**What is being asked:** Leave every picture behind and copy the rest of the entries below exactly.

(Records provided)

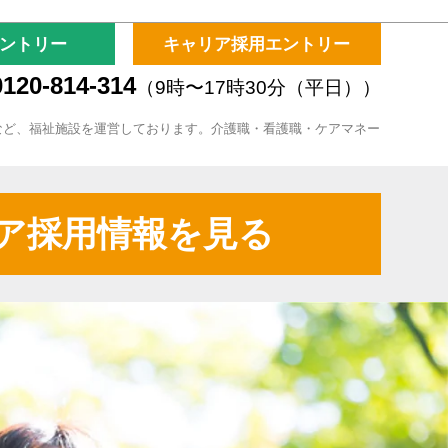
ントリー
キャリア採用エントリー
120-814-314
（9時〜17時30分（平日））
など、福祉施設を運営しております。介護職・看護職・ケアマネー
ア採用情報を見る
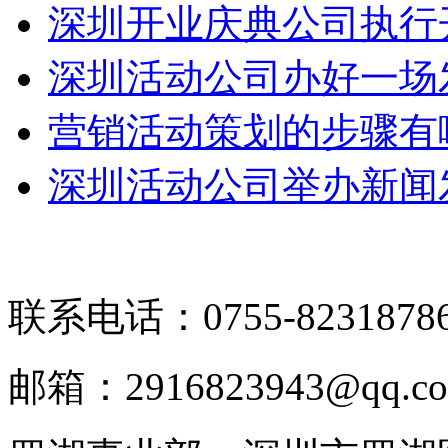
深圳开业庆典公司执行
深圳活动公司办好一场
营销活动策划的步骤有
深圳活动公司举办新闻
联系电话：0755-8231878
邮箱：2916823943@qq.c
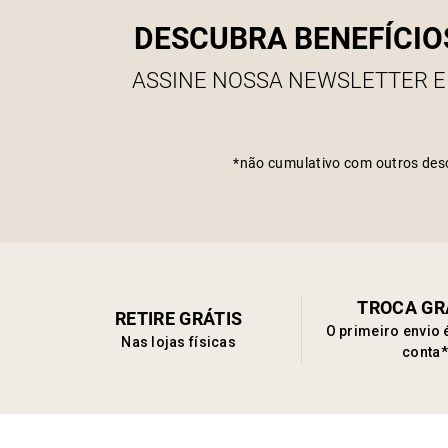
DESCUBRA BENEFÍCIO
ASSINE NOSSA NEWSLETTER E
*não cumulativo com outros des
TROCA GR
RETIRE GRÁTIS
O primeiro envio 
Nas lojas físicas
conta*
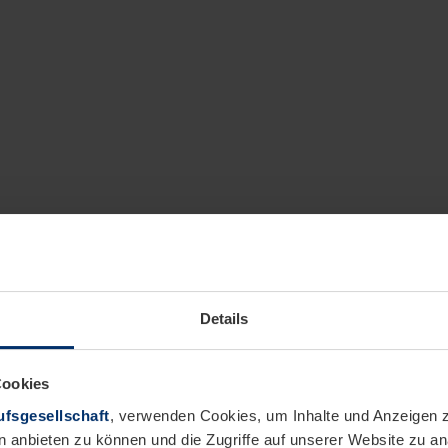
Details
Cookies
fsgesellschaft
, verwenden Cookies, um Inhalte und Anzeigen z
n anbieten zu können und die Zugriffe auf unserer Website zu 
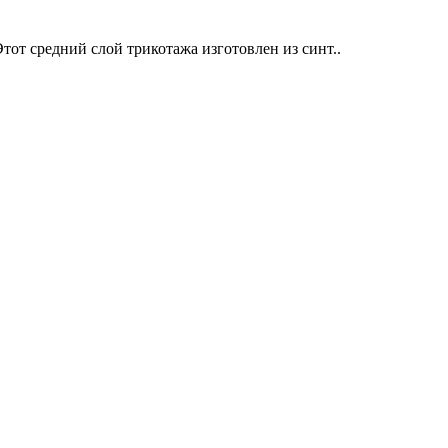
т средний слой трикотажа изготовлен из синт..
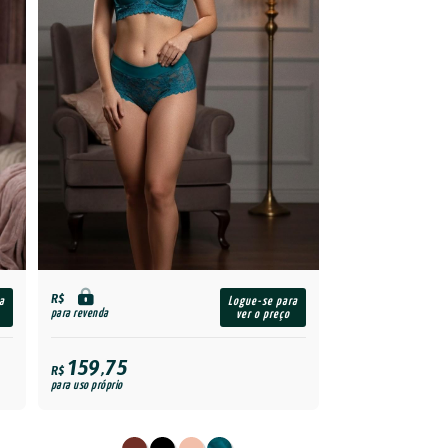
R$
a
Logue-se para
para revenda
ver o preço
159,75
R$
para uso próprio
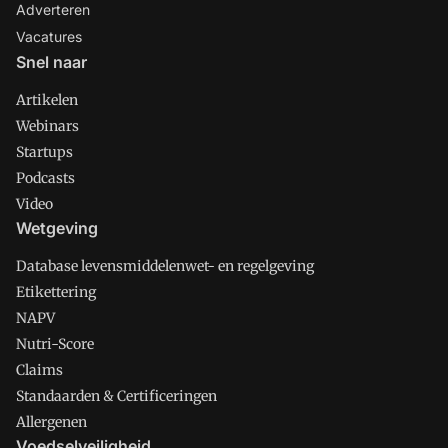
Adverteren
Vacatures
Snel naar
Artikelen
Webinars
Startups
Podcasts
Video
Wetgeving
Database levensmiddelenwet- en regelgeving
Etikettering
NAPV
Nutri-Score
Claims
Standaarden & Certificeringen
Allergenen
Voedselveiligheid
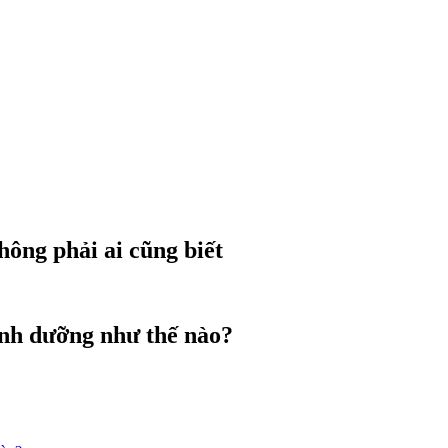
ông phải ai cũng biết
inh dưỡng như thế nào?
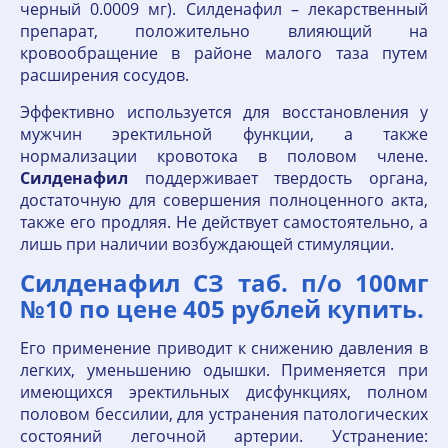
черный 0.0009 мг). Силденафил – лекарственный
препарат, положительно влияющий на
кровообращение в районе малого таза путем
расширения сосудов.
Эффективно используется для восстановления у
мужчин эректильной функции, а также
нормализации кровотока в половом члене.
Силденафил
поддерживает твердость органа,
достаточную для совершения полноценного акта,
также его продляя. Не действует самостоятельно, а
лишь при наличии возбуждающей стимуляции.
Силденафил СЗ таб. п/о 100мг
№10 по цене 405 рублей купить.
Его применение приводит к снижению давления в
легких, уменьшению одышки. Применяется при
имеющихся эректильных дисфункциях, полном
половом бессилии, для устранения патологических
состояний легочной артерии. Устранение:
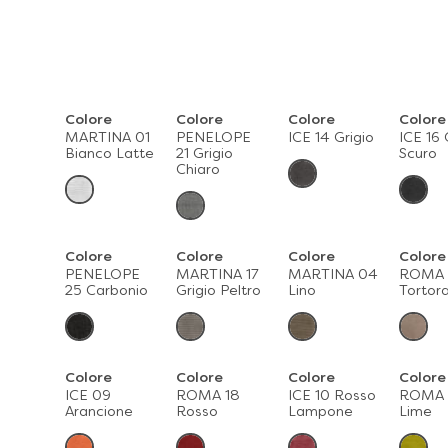
Colore
Colore
Colore
Colore
MARTINA 01
PENELOPE
ICE 14 Grigio
ICE 16 
Bianco Latte
21 Grigio
Scuro
Chiaro
Colore
Colore
Colore
Colore
PENELOPE
MARTINA 17
MARTINA 04
ROMA 
25 Carbonio
Grigio Peltro
Lino
Tortor
Colore
Colore
Colore
Colore
ICE 09
ROMA 18
ICE 10 Rosso
ROMA 
Arancione
Rosso
Lampone
Lime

(End Records provided)

**Response:**
ントリー
キャリア採用エントリー
120-814-314
（9時〜17時30分（平日））
など、福祉施設を運営しております。介護職・看護職・ケアマネー
ア採用情報を見る
深圳开业庆典公司执行
深圳活动公司办好一场
营销活动策划的步骤有
深圳活动公司举办新闻
联系电话：0755-8231878
邮箱：2916823943@qq.c
DESCUBRA BENEFÍCIO
ASSINE NOSSA NEWSLETTER E
*não cumulativo com outros des
TROCA GR
RETIRE GRÁTIS
O primeiro envio 
Nas lojas físicas
conta*
Details
Cookies
fsgesellschaft
, verwenden Cookies, um Inhalte und Anzeigen z
n anbieten zu können und die Zugriffe auf unserer Website zu 
т средний слой трикотажа изготовлен из синт..
R$
a
Logue-se para
para revenda
ver o preço
159,75
R$
para uso próprio
Adverteren
Vacatures
Snel naar
Artikelen
Webinars
Startups
Podcasts
Video
Wetgeving
Database levensmiddelenwet- en regelgeving
Etikettering
NAPV
Nutri-Score
Claims
Standaarden & Certificeringen
Allergenen
Voedselveiligheid
ông phải ai cũng biết
inh dưỡng như thế nào?
черный 0.0009 мг). Силденафил – лекарственный
препарат, положительно влияющий на
кровообращение в районе малого таза путем
расширения сосудов.
Эффективно используется для восстановления у
мужчин эректильной функции, а также
нормализации кровотока в половом члене.
Силденафил
поддерживает твердость органа,
достаточную для совершения полноценного акта,
также его продляя. Не действует самостоятельно, а
лишь при наличии возбуждающей стимуляции.
Силденафил СЗ таб. п/о 100мг
№10 по цене 405 рублей купить.
Его применение приводит к снижению давления в
легких, уменьшению одышки. Применяется при
имеющихся эректильных дисфункциях, полном
половом бессилии, для устранения патологических
состояний легочной артерии. Устранение:
Colore
Colore
Colore
Colore
MARTINA 01
PENELOPE
ICE 14 Grigio
ICE 16 
Bianco Latte
21 Grigio
Scuro
Chiaro
Colore
Colore
Colore
Colore
PENELOPE
MARTINA 17
MARTINA 04
ROMA 
25 Carbonio
Grigio Peltro
Lino
Tortor
Colore
Colore
Colore
Colore
ICE 09
ROMA 18
ICE 10 Rosso
ROMA 
Arancione
Rosso
Lampone
Lime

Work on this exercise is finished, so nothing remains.